Re: Journal too small

Karol Jurak <karol.jurak@xxxxxxxxx> · Fri, 18 May 2012 12:56:50 +0200

On Thursday 17 of May 2012 20:59:52 Josh Durgin wrote:
> On 05/17/2012 03:59 AM, Karol Jurak wrote:
> > How serious is such situation? Do the OSDs know how to handle it
> > correctly? Or could this result in some data loss or corruption?
> > After the recovery finished (ceph -w showed that all PGs are in
> > active+clean state) I noticed that a few rbd images were corrupted.
> 
> As Sage mentioned, the OSDs know how to handle full journals correctly.
> 
> I'd like to figure out how your rbd images got corrupted, if possible.
> 
> How did you notice the corruption?
> 
> Has your cluster always run 0.46, or did you upgrade from earlier
> versions?
> 
> What happened to the cluster between your last check for corruption and
> now? Did your use of it or any ceph client or server configuration
> change?

My question about journal is actually connected to a larger case I'm 
currently trying to investigate.

The cluster initially run v0.45 but I upgraded it to v0.46 because of the 
issue I described in this bug report (upgrade didn't resolve it):

http://tracker.newdream.net/issues/2446

The cluster consisted of 26 OSDs and used the crushmap which had a 
structure identical to that of a default crushmap constructed during the 
cluster creation. It had the unknownrack which contained 26 hosts and 
every host contained one OSD.

Problems started when one of my collegues created and installed into the 
cluster the new crush map which introduced a couple of new racks, changed 
the placement rule to 'step chooseleaf firstn 0 type rack' and changed the 
weights of most of the OSDs to 0 (they were meant to be removed from the 
cluster).
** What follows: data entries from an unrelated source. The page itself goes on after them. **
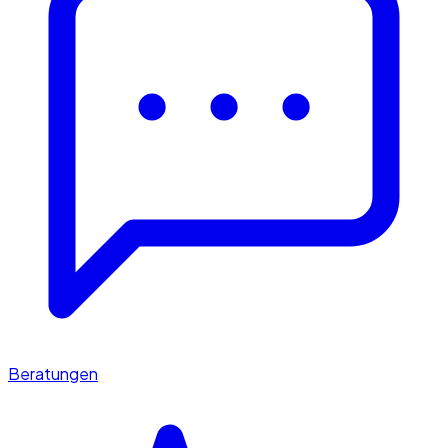
Beratungen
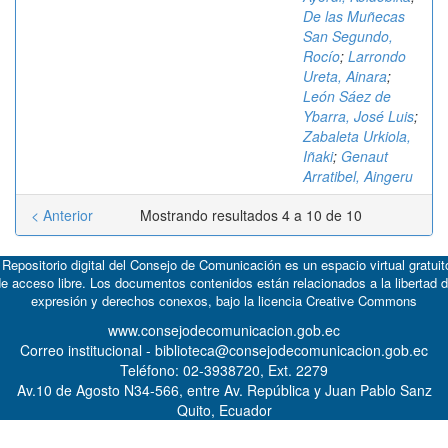
De las Muñecas
San Segundo,
Rocío
;
Larrondo
Ureta, Ainara
;
León Sáez de
Ybarra, José Luis
;
Zabaleta Urkiola,
Iñaki
;
Genaut
Arratibel, Aingeru
< Anterior
Mostrando resultados 4 a 10 de 10
 Repositorio digital del Consejo de Comunicación es un espacio virtual gratuit
e acceso libre. Los documentos contenidos están relacionados a la libertad 
expresión y derechos conexos, bajo la licencia
Creative Commons
www.consejodecomunicacion.gob.ec
Correo institucional - biblioteca@consejodecomunicacion.gob.ec
Teléfono: 02-3938720, Ext. 2279
Av.10 de Agosto N34-566, entre Av. República y Juan Pablo Sanz
Quito, Ecuador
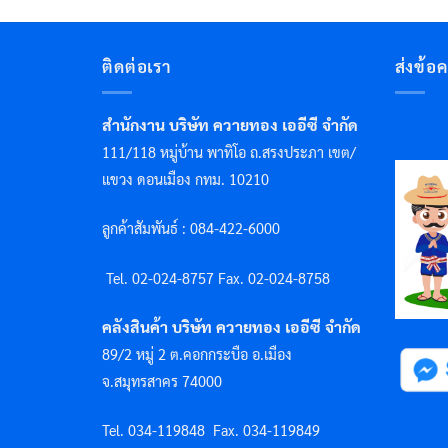
ติดต่อเรา
ส่งข้อ
สำนักงาน บริษัท ควายทอง เออีซี จำกัด
111/118 หมู่บ้าน พาทิโอ ถ.สรงประภา เขต/
แขวง ดอนเมือง กทม. 10210
ลูกค้าสัมพันธ์ : 084-422-6000
Tel. 02-024-8757 F
ax. 02-024-8758
คลังสินค้า บริษัท ควายทอง เออีซี จำกัด
89/2 หมู่ 2 ต.คอกกระบือ อ.เมือง
จ.สมุทรสาคร 74000
Tel. 034-119848
Fax. 034-119849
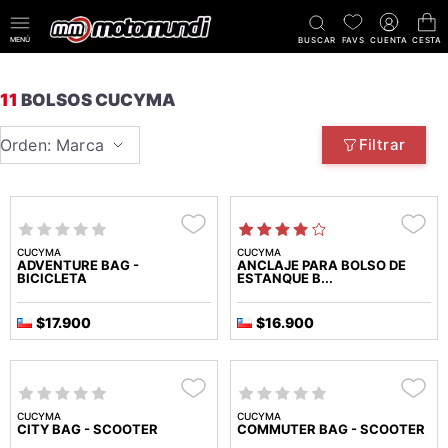
MENÚ
BUSCAR
FAVS
CUENTA
CESTA
11
BOLSOS CUCYMA
Orden: Marca
Filtrar
CUCYMA
CUCYMA
ADVENTURE BAG -
ANCLAJE PARA BOLSO DE
BICICLETA
ESTANQUE B...
$17.900
$16.900
CUCYMA
CUCYMA
CITY BAG - SCOOTER
COMMUTER BAG - SCOOTER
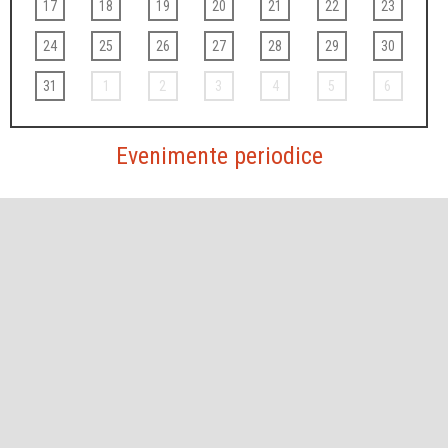
17
18
19
20
21
22
23
24
25
26
27
28
29
30
31
1
2
3
4
5
6
Evenimente periodice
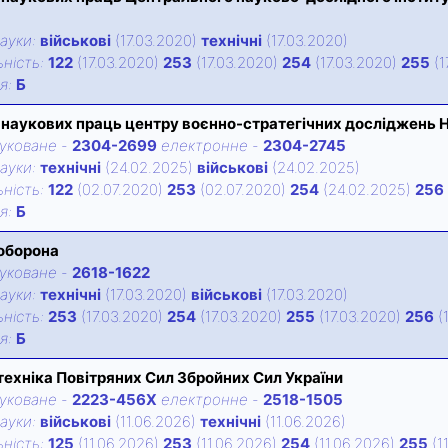
ауки:
військові
(17.03.2020)
технічні
(17.03.2020)
нiсть:
122
(17.03.2020)
253
(17.03.2020)
254
(17.03.2020)
255
(1
iя:
Б
 наукових праць центру воєнно-стратегічних досліджень Н
уковане
-
2304-2699
електронне
-
2304-2745
ауки:
технічні
(24.02.2025)
військові
(24.02.2025)
нiсть:
122
(02.07.2020)
253
(02.07.2020)
254
(24.02.2025)
256
iя:
Б
 оборона
уковане
-
2618-1622
ауки:
технічні
(17.03.2020)
військові
(17.03.2020)
нiсть:
253
(17.03.2020)
254
(17.03.2020)
255
(17.03.2020)
256
(
iя:
Б
 техніка Повітряних Сил Збройних Сил України
уковане
-
2223-456X
електронне
-
2518-1505
ауки:
військові
(11.06.2026)
технічні
(11.06.2026)
нiсть:
125
(11.06.2026)
253
(11.06.2026)
254
(11.06.2026)
255
(1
I don't have the exact copy of that crushmap but my collegue 
reconstructed it from memory the best he could. It's attached as new-
crushmap.txt.

The OSDs reacted to the new crushmap by allocating large amounts of 
memory. Most of them had only 1 or 2 GB of RAM. That proved to be not 
enough and the Xen VMs hosting the OSDs crashed. It turned out later, that 
most of the OSDs required as much as 6 to 10 GB of memory to complete the 
peering phase (ceph -w showed large number of PGs in that state while the 
OSDs were allocating memory).

One factor which I think might have played significant role in this 
situation was the large number of PGs - 20000. Our idea was to 
incrementally build the cluster consisting of approximately 200 OSDs, 
hence the 20000 PGs.

I see some items in your issue tracker that look like they may be 
addressing this large memory consumption issue:

http://tracker.newdream.net/issues/2321
http://tracker.newdream.net/issues/2041

I reverted to the default crushmap, changed replication level to 1 and 
marked all OSDs but 2 out. That allowed me to finally recover the cluster 
and bring it online but in the process all the OSDs crashed numerous 
times. They were either killed by the OOM Killer or the whole VMs were 
destroyed by me because they were unresponsive or the OSDs crashed due to 
failed asserts such as:

====
2012-05-10 13:07:39.869811 7f878645a700 -1 common/HeartbeatMap.cc: In 
function 'bool ceph::HeartbeatMap::_check(ceph::heartbeat_
handle_d*, const char*, time_t)' thread 7f878645a700 time 2012-05-10 
13:07:38.816680
common/HeartbeatMap.cc: 78: FAILED assert(0 == "hit suicide timeout")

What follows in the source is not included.